Информационные общества, в которых мы живем, являются нео производственными системами, в которых опытная и интеллектуальная обработка данных и информации является основным имеющим ценность занятием большинства работоспособного населения. Любой ребенок, который обучался на практике, любой человек, знающий о факте, что понимание требует намного больше, чем пассивное наблюдение, любой студент, обучался в лаборатории или в области, любой инженер, который когда-либо проектировал артефакт, любой ученый, который когда-либо управлял экспериментом или разработал моделирование, любой пользователь, который когда-либо чувствовал потребность знать больше о технологии, чем, как наслаждаться им, любой академик, который понял, что обучение - отличный способ изучения, и, вообще, любой вовлеченный в бизнес информационного создания, обработки, передачи и приобретения, должно быть, чувствовал, в некоторый момент, что у нашей когда-либо более богатой способности проникновения в суть природы действительности есть свой фонд в наших практических и творческих взаимодействиях с ним. Мы делаем вещи с информацией, чтобы перефразировать. Таким образом, это - потому что мы знаем, как сделать это и что творчески, в интерактивном режиме и коллективно что мы можем справедливо сообщить, чтобы знать, что такой и такой имеет место пассивно и индивидуально. Логическое знание - великолепное заключение информационного процесса, не его скромное начало.
Интеллектуальный дележ между эпистемическими методами и эпистемологическим теоретизированием расширяется, не в последнюю очередь потому что давление, прибывающее из огромного количества информации, которую мы по экспоненте производим, заставляет нас к развитию новых методов и технологий обращаться с ними и новыми эпистемическими способами эксплуатировать их. Мы должны очень с подозрением относиться к увеличивающейся педагогической незначительности нашей эпистемологии, основанной на подходе пользователя знаний.
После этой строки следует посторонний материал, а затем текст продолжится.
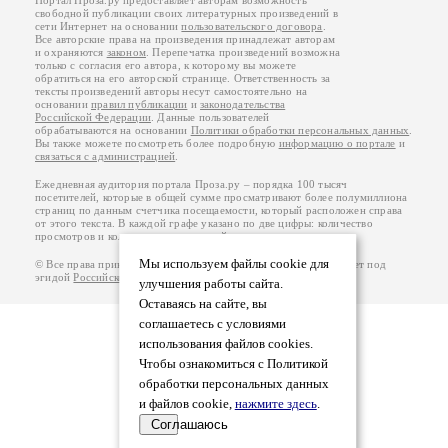
Портал Проза.ру предоставляет авторам возможность
свободной публикации своих литературных произведений в
сети Интернет на основании
пользовательского договора
.
Все авторские права на произведения принадлежат авторам
и охраняются
законом
. Перепечатка произведений возможна
только с согласия его автора, к которому вы можете
обратиться на его авторской странице. Ответственность за
тексты произведений авторы несут самостоятельно на
основании
правил публикации
и
законодательства
Российской Федерации
. Данные пользователей
обрабатываются на основании
Политики обработки персональных данных
.
Вы также можете посмотреть более подробную
информацию о портале
и
связаться с администрацией
.
Ежедневная аудитория портала Проза.ру – порядка 100 тысяч
посетителей, которые в общей сумме просматривают более полумиллиона
страниц по данным счетчика посещаемости, который расположен справа
от этого текста. В каждой графе указано по две цифры: количество
просмотров и количество посетителей.
Мы используем файлы cookie для
© Все права принадлежат авторам, 2000-2026. Портал работает под
эгидой
Российского союза писателей
.
18+
улучшения работы сайта.
Оставаясь на сайте, вы
соглашаетесь с условиями
использования файлов cookies.
Чтобы ознакомиться с Политикой
обработки персональных данных
и файлов cookie,
нажмите здесь
.
Соглашаюсь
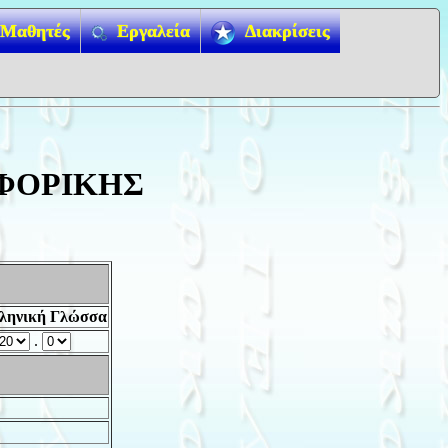
Μαθητές
Εργαλεία
Διακρίσεις
ΦΟΡΙΚΗΣ
ληνική Γλώσσα
.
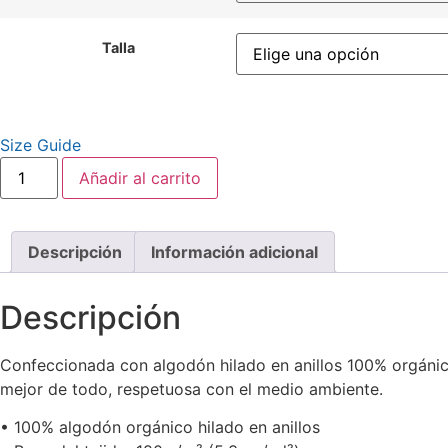
Talla
Size Guide
Camiseta
Añadir al carrito
de
algodón
orgánico
unisex
cantidad
Descripción
Información adicional
Descripción
Confeccionada con algodón hilado en anillos 100% orgánico
mejor de todo, respetuosa con el medio ambiente.
• 100% algodón orgánico hilado en anillos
Кажется ясным, что, если эпистемология хочет быть больше, чем просто интеллектуальная игра, крайне разведенная от фактической динамики человеческих знаний, и следовательно не важная его пониманию и содействию, это должно вернуться той же дорогой и взять различное руководство. Риск состоит в том, чтобы способствовать эпистемологической культуре пассивных информационных приемников и потребителей, а не критически настроенных информационных производителей. Время стало эпистемологическим образом еретическим, чтобы оставить пассивную, подражательную, ориентируемую пользователями перспективу относительно того, как мы производим наше знание мира и соединяем силы с некоторыми менее ортодоксальными мыслителями в нашей философской традиции, в пользу ориентируемого производителями подхода. Знание не о получении сообщений от мира; а, прежде всего, о правильных формах ведения переговоров, коммуникации с ним.